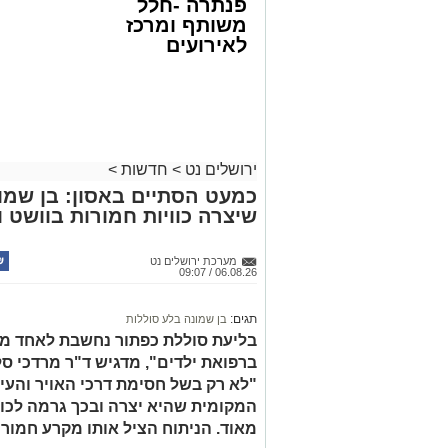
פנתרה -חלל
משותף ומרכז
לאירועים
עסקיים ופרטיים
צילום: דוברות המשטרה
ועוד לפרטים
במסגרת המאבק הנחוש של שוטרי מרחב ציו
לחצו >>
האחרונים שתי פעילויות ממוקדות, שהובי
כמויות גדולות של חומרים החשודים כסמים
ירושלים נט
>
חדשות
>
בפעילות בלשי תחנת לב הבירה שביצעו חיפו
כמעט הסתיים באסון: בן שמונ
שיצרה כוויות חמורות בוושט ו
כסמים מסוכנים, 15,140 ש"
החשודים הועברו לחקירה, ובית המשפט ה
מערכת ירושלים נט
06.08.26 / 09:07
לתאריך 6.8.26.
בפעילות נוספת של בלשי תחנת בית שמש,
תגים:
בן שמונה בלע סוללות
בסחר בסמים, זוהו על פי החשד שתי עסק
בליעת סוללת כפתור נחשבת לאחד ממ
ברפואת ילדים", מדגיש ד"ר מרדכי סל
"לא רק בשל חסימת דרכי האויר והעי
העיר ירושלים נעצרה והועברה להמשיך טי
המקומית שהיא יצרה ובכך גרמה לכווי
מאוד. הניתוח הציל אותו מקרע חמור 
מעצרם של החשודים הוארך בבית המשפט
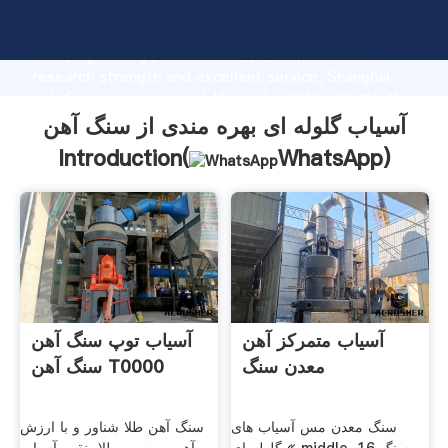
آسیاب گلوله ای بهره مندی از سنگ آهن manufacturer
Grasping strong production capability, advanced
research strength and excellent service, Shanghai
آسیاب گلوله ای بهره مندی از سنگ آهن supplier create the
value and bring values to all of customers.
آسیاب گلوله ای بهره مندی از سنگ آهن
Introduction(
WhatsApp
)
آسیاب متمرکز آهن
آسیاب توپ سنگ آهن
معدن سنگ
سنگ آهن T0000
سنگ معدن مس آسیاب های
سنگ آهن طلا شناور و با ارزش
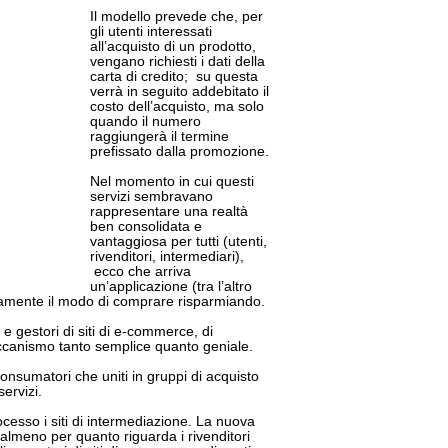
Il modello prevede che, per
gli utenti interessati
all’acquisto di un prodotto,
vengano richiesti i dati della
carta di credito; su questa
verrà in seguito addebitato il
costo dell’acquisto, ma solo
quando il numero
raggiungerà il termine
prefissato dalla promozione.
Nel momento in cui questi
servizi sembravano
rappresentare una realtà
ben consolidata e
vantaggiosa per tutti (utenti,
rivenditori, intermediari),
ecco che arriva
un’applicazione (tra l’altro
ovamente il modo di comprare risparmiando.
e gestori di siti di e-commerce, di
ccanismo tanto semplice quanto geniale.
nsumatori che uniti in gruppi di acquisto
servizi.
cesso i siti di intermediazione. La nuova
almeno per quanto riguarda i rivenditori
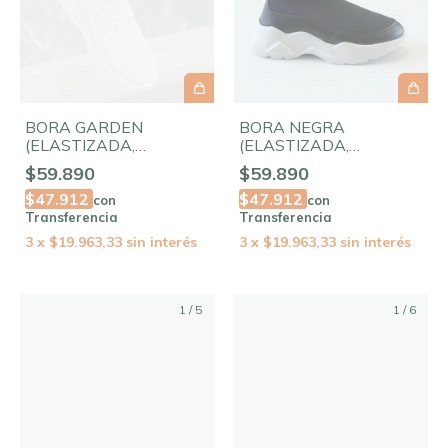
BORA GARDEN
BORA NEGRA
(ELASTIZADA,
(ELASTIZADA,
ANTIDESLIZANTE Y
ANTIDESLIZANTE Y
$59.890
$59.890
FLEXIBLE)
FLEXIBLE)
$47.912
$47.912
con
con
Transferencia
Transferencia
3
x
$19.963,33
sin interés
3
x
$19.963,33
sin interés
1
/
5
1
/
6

__________________________________________________

• _About this task_
Copy out the lines above from the line containing "آسیاب متمرکز آهن" through the line containing "ovamente il modo di comprare risparmiando.", exactly, and keep the pictures out.

• _Problem solution_
آسیاب متمرکز آهن
آسیاب توپ سنگ آهن
معدن سنگ
سنگ آهن T0000
سنگ معدن مس آسیاب های
سنگ آهن طلا شناور و با ارزش
Il modello prevede che, per
gli utenti interessati
all’acquisto di un prodotto,
vengano richiesti i dati della
carta di credito; su questa
verrà in seguito addebitato il
costo dell’acquisto, ma solo
quando il numero
raggiungerà il termine
prefissato dalla promozione.
Nel momento in cui questi
servizi sembravano
rappresentare una realtà
ben consolidata e
vantaggiosa per tutti (utenti,
rivenditori, intermediari),
ecco che arriva
un’applicazione (tra l’altro
ovamente il modo di comprare risparmiando.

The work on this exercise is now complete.